Day Six

Today we visited Seymour Smith Elementary School.

The school, established in 1932-1933, is the oldest one in Pine Plains. At present it contains 6 grades, from kindergarten to Grade Five, with a student enrollment of approximately 500 students. Not a few teachers in the high school used to teach here. The school is in an old three-storey building. The crimson bricks in its wall shows us its long history. Or in other words, the education in Pine Plains started just here. At the mere thought of that, you cannot help feeling deep reverence for Mr Seymour Smith, founder of the school.

Hearing that the Chinese delegation would come, the whole school became excited. When we entered the auditorium, or their gym, the school band was rehearsing the Chinese Anthem. Although there were some problems in the rhythm, we could feel their friendship towards the Chinese people. The teacher supervising the band came up to tell me that it was only one year and a half since the children began practicing, so they didn't do as well as the high school students, but they were intent upon the rehearsal.

The welcoming assembly began after less than 10 minutes. Mr Richard Azoff, principal of the school, presided over the assembly personally. Same as we did in the previous years, he gave me a copy of his speech and asked me to translate on the spot. It was interesting that this year the school accepted a grade four student Linda Ye who came from Taiwan and they asked the girl to read out the words which was written by the girl in Chinese in a gift book, which touched us deeply. I specially quote her words below:

To our good friends,

We sincerely hope that you can enjoy everything that we do for you. There are some pictures of New York that may help you remember your New York trip.

— All the teachers and students of Seymour Smith Elementary School, February 2007

To our surprise, by the end of the assembly, a group of kids walked into the gym, holding up a paper "dragon". They were letting off electronic firecrackers while they were marching slowly in the gym. Now we got to know that it was the "parade of dragon" that the school had prepared meticulously. All the kids broke into cheers immediately and the welcoming assembly reached its peak.

After the welcoming assembly, we were divided into 3 small groups and got into the classrooms to communicate with the American kids. The teachers and the students here were very friendly. They had prepared abundant activities for us to participate in (not merely to watch!). Our students and the teachers sat separately at the desks and did painting or handwork and talked with the American students. In this way, our students got further understanding of the life and studies of the American students.

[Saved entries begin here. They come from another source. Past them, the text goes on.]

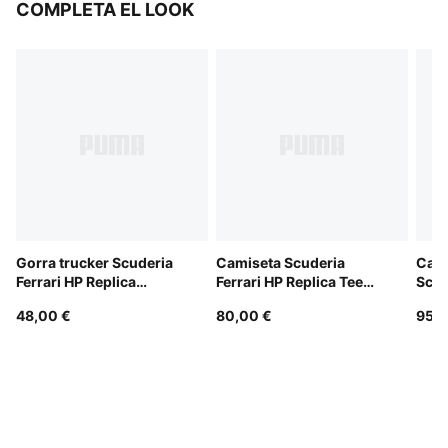
COMPLETA EL LOOK
Gorra trucker Scuderia
Camiseta Scuderia
Cami
Ferrari HP Replica
Ferrari HP Replica Tee
Scud
Hamilton
unisex
Repl
48,00 €
80,00 €
95,0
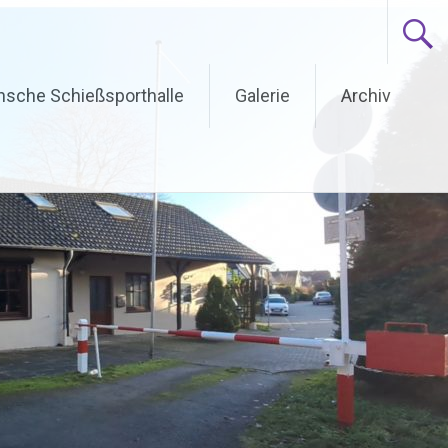
ünsche Schießsporthalle
Galerie
Archiv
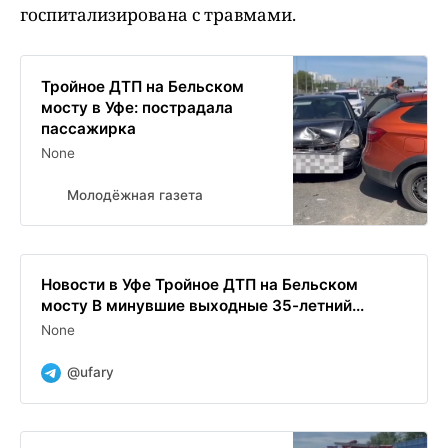
госпитализирована с травмами.
Тройное ДТП на Бельском
мосту в Уфе: пострадала
пассажирка
None
Молодёжная газета
Новости в Уфе Тройное ДТП на Бельском
мосту В минувшие выходные 35-летний...
None
@ufary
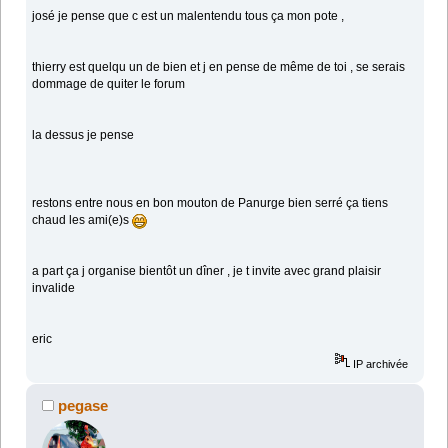
josé je pense que c est un malentendu tous ça mon pote ,
thierry est quelqu un de bien et j en pense de même de toi , se serais
dommage de quiter le forum
la dessus je pense
restons entre nous en bon mouton de Panurge bien serré ça tiens
chaud les ami(e)s
a part ça j organise bientôt un dîner , je t invite avec grand plaisir
invalide
eric
IP archivée
pegase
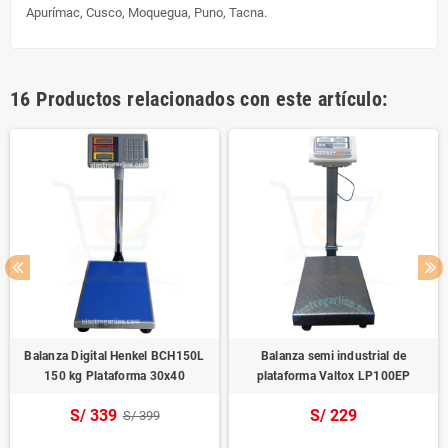
Apurímac, Cusco, Moquegua, Puno, Tacna.
16 Productos relacionados con este artículo:
Balanza Digital Henkel BCH150L
Balanza semi industrial de
150 kg Plataforma 30x40
plataforma Valtox LP100EP
S/ 339
S/ 229
S/ 399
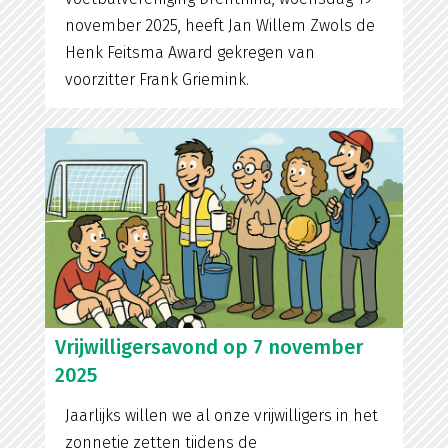
november 2025, heeft Jan Willem Zwols de
Henk Feitsma Award gekregen van
voorzitter Frank Griemink.
Vrijwilligersavond op 7 november
2025
Jaarlijks willen we al onze vrijwilligers in het
zonnetje zetten tijdens de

At noon we had lunch in the school.

The communicative activity lasted the whole day; it didn't finish until 3:00 pm. We were still interested in it even when we left the school.

Shopping in a hurry

In the evening, our hostess drove us to the Wall-Mart in Kingston. It took us about half an hour to get there though it was the nearest supermarket to her house. The hostess suggested that we should make a prompt decision when we bought gifts to take home. "Once you find something, you buy it. You will never do shopping in a hurry in the last minute," she said. However, we still came back without buying anything.